Monday, August 22, 2011

Death by Mango

Our mango tree has always been a favorite of our volunteers and kids.  It's almost like a place of refugee.  Hundred's of birthdays have been celebrated underneath it's branches, birthday's of kids who we weren't sure would even make it.  Many kids have been tenderly nursed back to health under that tree in the loving hands of our volunteers and Nannies.  There's been hundreds of going away parties under it for kids who's adoptions are complete.  Our kids and volunteers alike have spent thousands of hours doing one on one time there.  We've celebrated holidays under it and eaten thousands of meals in the shade it provides.  I can only imagine how many thousands millions of pictures have been taken under our mango tree.

Needless to say it's a favorite location of hundreds of people all around the world.  I often here returning volunteers rave to the new-bee's how amazing our mango tree is.  People talk about it for years.  It's a HUGE part of COTP and is smack dap in the middle of our compound.

However, this summer our mango tree, our place of refugee, had a different feel to it.  It went from a place of fun, where friendships were made and children were taken care of, to a war zone!

This summer our tree was full of thousands of mangos that could and would drop at any given moment.  At the beginning of spring they were pretty tiny and many of us got hit in the head and we'd all laugh and joke about what we would do when they were bigger.

Then they kept growing, and growing, and soon they were full sized mangos that still continued to drop constantly all day long.

It got so bad that we eventually had to make the mango tree off limits and tell everyone that the children were not allowed underneath it.  For the most part people understood why, but there were a few people I had to remind several times a day of the new rule!  I don't blame them though, the mango tree is awesome!

One of our nannies kids came in after being hit in the head by a fallen mango and was in a ton of pain.  He was 16, I can't imagine what it would do to an infant or toddler.  Some nannies even suggested we walk in a big circle around the mango tree as to not go underneath it at all when carrying a child.

As a mango fell you would have about 1.5 seconds of warning to throw your hands over your head to protect yourself as it hit other branches on its way torpedoing down to earth.  Sometimes 3 or 4 would fall at the exact same time and they'd almost surround you.  Carla was hit in the foot by one that fell.  I had several fall a few inches away from me.  Toby, our dog was  brave stupid enough to lay under it and got hit in the tail by one.  Luckily besides for those instances no one else was hit or hurt!

The toddlers did love it though because they were able to eat mangos every day, some times multiple times a day (that explains the never ending diarrhea)!!  They were like little savages, they would just rip the skin off with their teeth and devour the whole thing in minutes.  They would have juice dripping down their face and shirts, but they didn't care and would go grab another one and eat it as well!
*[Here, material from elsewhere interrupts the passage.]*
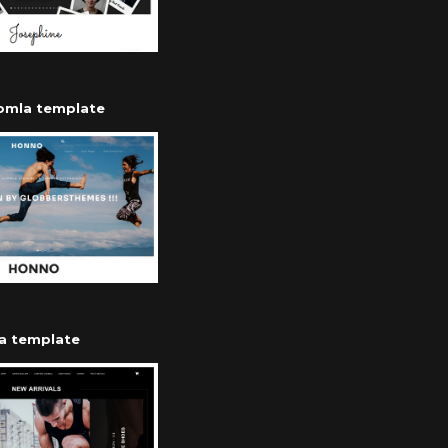
oomla template
a template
Each of our nannies would take a whole bag full of them home everyday, and we'd still have more.  You couldn't even tell that they took any because the ground was so covered.  I even saw one nanny gather up a giant 50 # rice bag full of mangos, which I assumed she was taking home to sell.  The bag was so heavy that two of them had to drag it to the gate.  It was quite a site.

Apparently it wasn't just our mango tree that had a good season because multiple times a week, sometimes multiple times a day, I would have nannies bring me a giant bag of mangos from their local tree at home!  I appreciated it, but there was no way that my two boys and I could go through 3+ large sacks of mangos in a week.

Thankfully though mango season is all over and COTP has returned to normal.  Our volunteers are much happier now because they can sit under the mango tree and love on the most adorable kids in the world.  Our kids are happy because they can have one on one time and birthdays under there again.  And we are happy because they are happy and theres no nannies lecturing us about the kids being under the tree!

1 comment:

  1. Oh, I do LOVE mangos. My father had several trees in his yard in Boca Grande, FL that were prolific in the summer. The trees were all taken out by Hurricane Charley in 2004. :( Maybe I'll take a mango-mission trip to Haiti!